We understand that Continental is working with German Research Centre for Artificial Intelligence (DFKI) on future mobility. Could you tell us a little more about the projects you are working on?

Ralph Lauxmann: Cooperating with leading research institutions is of the utmost importance to us. It is an important building block that will enable us to measure up to the persistent demands calling on us to shape the mobility of the future and acquire qualified employees and executives for tomorrow. This is why we are not only working with DFKI, but also with the AI departments of Oxford and Berkeley.

Presumably using eyes, voice and hand gestures, it is possible to eliminate buttons from an infotainment system. What is your vision of this touch-free user experience?

Karsten Michels: Drivers around the world are different and so are their preferences when it comes to interacting with their vehicles. Some drivers prefer to use speech, others touch screens or buttons. Considering this, our vision for the cockpit of the future is an empathic interior that not only takes the drivers preferences and the driving situation into account but is using artificial intelligence to offer the driver the most intuitive way of interaction. For example, in our digital companion solution, we use AI to learn drivers' preferences, such as choice of music or route settings. We also integrate digital assistants to enable a natural dialogue between driver and vehicle. For example, if the engine warning light is on, the driver could engage the digital companion in a dialogue to get more information and maybe directly schedule an appointment with the workshop.

To what extent can we expect to see more curved, OLED and dual displays in car cockpits?

Karsten Michels: We see a trend in the automotive industry towards pillar-to-pillar displays, allowing to flexibly manage information for drivers and passengers. While conventional screens are ideal for the flexible display of digital information, their shortcomings quickly become apparent when it comes to user-friendliness and design possibilities for vehicle manufacturers. To address this, curved displays or displays with a 3D touch-surface allow brand-specific individualisation as well as finger guidance that users can actually feel. With haptic feedback these displays even enable drivers to operate the display instinctively without having to take their eyes off the road. Another innovation we are working on is to make the A-Pillar transparent. By using displays on the A-Pillars and exterior as well as interior cameras, we can project an image of the exterior, which adapts to the head movement of the driver, to create a natural look and feel directly on the A-pillar. With this we minimise blind spots and make obstacles or pedestrians visible to driver.
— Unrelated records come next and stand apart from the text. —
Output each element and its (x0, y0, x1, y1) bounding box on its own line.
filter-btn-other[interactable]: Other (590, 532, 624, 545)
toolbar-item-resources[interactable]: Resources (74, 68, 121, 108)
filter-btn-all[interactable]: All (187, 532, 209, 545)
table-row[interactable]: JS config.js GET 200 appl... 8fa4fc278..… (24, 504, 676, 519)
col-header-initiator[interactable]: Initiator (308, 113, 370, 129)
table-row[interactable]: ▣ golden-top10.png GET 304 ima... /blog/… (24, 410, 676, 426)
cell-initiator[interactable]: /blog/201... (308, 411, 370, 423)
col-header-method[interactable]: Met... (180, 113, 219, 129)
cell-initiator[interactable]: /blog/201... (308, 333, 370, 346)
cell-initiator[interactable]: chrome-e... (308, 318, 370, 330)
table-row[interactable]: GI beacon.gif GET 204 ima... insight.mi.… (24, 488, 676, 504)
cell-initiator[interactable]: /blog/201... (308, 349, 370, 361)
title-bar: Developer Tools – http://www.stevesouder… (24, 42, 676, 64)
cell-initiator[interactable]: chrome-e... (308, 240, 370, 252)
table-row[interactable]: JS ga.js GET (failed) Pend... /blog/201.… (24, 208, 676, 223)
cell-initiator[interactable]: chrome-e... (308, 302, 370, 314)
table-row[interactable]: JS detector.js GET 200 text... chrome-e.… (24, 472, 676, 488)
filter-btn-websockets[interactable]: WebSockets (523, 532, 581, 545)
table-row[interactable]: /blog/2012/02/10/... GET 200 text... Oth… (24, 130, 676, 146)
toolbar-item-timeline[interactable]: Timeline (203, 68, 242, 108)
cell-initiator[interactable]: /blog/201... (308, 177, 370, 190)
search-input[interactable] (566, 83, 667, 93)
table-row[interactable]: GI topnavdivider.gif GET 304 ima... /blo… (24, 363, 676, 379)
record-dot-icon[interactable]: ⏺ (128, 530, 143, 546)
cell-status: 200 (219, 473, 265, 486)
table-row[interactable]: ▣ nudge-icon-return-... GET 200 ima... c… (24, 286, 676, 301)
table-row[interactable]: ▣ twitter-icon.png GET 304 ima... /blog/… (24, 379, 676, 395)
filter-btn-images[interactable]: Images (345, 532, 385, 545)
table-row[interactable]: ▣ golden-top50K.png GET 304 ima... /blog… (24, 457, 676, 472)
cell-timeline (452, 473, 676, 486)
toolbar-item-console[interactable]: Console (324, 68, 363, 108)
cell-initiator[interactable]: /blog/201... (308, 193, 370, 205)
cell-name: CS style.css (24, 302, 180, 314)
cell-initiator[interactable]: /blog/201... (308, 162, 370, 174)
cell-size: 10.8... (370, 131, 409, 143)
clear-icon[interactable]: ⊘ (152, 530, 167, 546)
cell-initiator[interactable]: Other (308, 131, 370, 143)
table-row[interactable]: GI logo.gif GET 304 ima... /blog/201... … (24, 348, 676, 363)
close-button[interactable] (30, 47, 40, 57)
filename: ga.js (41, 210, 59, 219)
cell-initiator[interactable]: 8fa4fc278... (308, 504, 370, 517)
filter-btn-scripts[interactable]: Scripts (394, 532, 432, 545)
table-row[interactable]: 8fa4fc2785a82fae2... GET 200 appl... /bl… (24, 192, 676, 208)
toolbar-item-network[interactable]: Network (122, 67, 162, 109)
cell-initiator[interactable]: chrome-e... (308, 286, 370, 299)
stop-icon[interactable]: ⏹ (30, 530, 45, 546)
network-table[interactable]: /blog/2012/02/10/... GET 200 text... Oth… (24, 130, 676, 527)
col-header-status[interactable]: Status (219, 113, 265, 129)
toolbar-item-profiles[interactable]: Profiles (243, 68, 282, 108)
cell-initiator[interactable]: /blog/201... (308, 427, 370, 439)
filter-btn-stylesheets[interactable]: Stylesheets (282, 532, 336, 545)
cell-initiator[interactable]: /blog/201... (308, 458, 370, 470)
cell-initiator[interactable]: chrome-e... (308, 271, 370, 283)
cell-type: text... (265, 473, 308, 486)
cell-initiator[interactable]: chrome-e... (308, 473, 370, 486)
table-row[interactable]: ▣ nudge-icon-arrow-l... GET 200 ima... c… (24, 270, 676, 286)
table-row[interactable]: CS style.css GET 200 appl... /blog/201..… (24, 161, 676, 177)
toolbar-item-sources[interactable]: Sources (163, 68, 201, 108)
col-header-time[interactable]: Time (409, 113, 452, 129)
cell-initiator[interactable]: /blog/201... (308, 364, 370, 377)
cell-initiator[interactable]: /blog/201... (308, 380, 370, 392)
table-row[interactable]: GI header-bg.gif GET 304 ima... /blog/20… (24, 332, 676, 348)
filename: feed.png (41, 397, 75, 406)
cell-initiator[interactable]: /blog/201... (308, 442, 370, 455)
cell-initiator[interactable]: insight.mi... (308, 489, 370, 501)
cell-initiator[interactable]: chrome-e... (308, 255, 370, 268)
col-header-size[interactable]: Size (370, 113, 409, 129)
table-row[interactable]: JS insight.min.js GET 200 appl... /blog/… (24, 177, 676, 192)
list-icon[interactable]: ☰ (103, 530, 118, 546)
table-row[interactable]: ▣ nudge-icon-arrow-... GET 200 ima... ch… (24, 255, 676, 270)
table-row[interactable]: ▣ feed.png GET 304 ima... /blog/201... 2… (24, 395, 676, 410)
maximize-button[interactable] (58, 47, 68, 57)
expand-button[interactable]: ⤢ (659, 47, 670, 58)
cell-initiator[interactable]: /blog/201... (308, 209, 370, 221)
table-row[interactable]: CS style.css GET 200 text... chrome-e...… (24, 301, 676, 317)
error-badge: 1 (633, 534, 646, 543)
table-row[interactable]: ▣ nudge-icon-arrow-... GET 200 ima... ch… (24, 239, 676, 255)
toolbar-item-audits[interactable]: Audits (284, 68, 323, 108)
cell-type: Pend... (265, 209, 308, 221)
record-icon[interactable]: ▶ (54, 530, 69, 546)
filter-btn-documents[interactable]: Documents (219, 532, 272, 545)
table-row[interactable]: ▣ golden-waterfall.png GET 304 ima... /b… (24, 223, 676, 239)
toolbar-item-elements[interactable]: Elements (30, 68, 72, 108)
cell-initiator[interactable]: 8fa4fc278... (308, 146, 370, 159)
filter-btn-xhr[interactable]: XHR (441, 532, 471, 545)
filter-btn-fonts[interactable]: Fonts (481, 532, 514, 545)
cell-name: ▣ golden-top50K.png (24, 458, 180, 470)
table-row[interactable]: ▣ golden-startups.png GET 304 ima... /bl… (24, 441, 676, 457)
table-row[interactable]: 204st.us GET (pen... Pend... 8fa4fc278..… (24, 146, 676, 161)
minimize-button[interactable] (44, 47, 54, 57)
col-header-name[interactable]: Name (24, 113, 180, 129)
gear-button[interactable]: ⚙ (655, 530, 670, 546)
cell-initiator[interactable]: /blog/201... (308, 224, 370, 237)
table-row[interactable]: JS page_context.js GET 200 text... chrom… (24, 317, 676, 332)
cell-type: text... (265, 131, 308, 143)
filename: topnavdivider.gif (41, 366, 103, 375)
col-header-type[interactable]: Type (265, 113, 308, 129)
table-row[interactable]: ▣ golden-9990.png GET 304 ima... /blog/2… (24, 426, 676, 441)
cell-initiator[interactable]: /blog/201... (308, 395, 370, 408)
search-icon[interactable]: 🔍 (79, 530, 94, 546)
Continental and Knorr-Bremse are co-developing a complete system for highly automated driving in commercial vehicles. What stage have you reached?

Karsten Michels: We have announced the partnership with Knorr-Bremse at the IAA Commercial Vehicles in September 2018 and we are currently working towards our first goal to demonstrate platooning to selected customers. Depending on the vehicle manufacturer, the partners regard a period of 3-4 years as being realistic before platooning convoys will be seen on selected roads in series operation.

We understand that Continental recently increased its investment to 18 per cent in DigiLens, the Silicon Valley-based holographic waveguide projection technology company.  Why did Continental invest and how will it advance your HUD technologies?

Karsten Michels: With DigiLens' holographic waveguide technology, we are able to drastically reduce the size of windshield head-up displays while increasing the image-size. This allows us to realise augmented reality head-up displays.

We understand that for car manufacturers as well as their suppliers, individualisation is a growth market that offers great potential for differentiation. How is Continental responding to that?

Karsten Michels: With our solutions such as open computing platforms, curved or 3D displays or morphing controls, we supply vehicle manufacturers with all the ingredients needed to offer their customers maximum individualisation.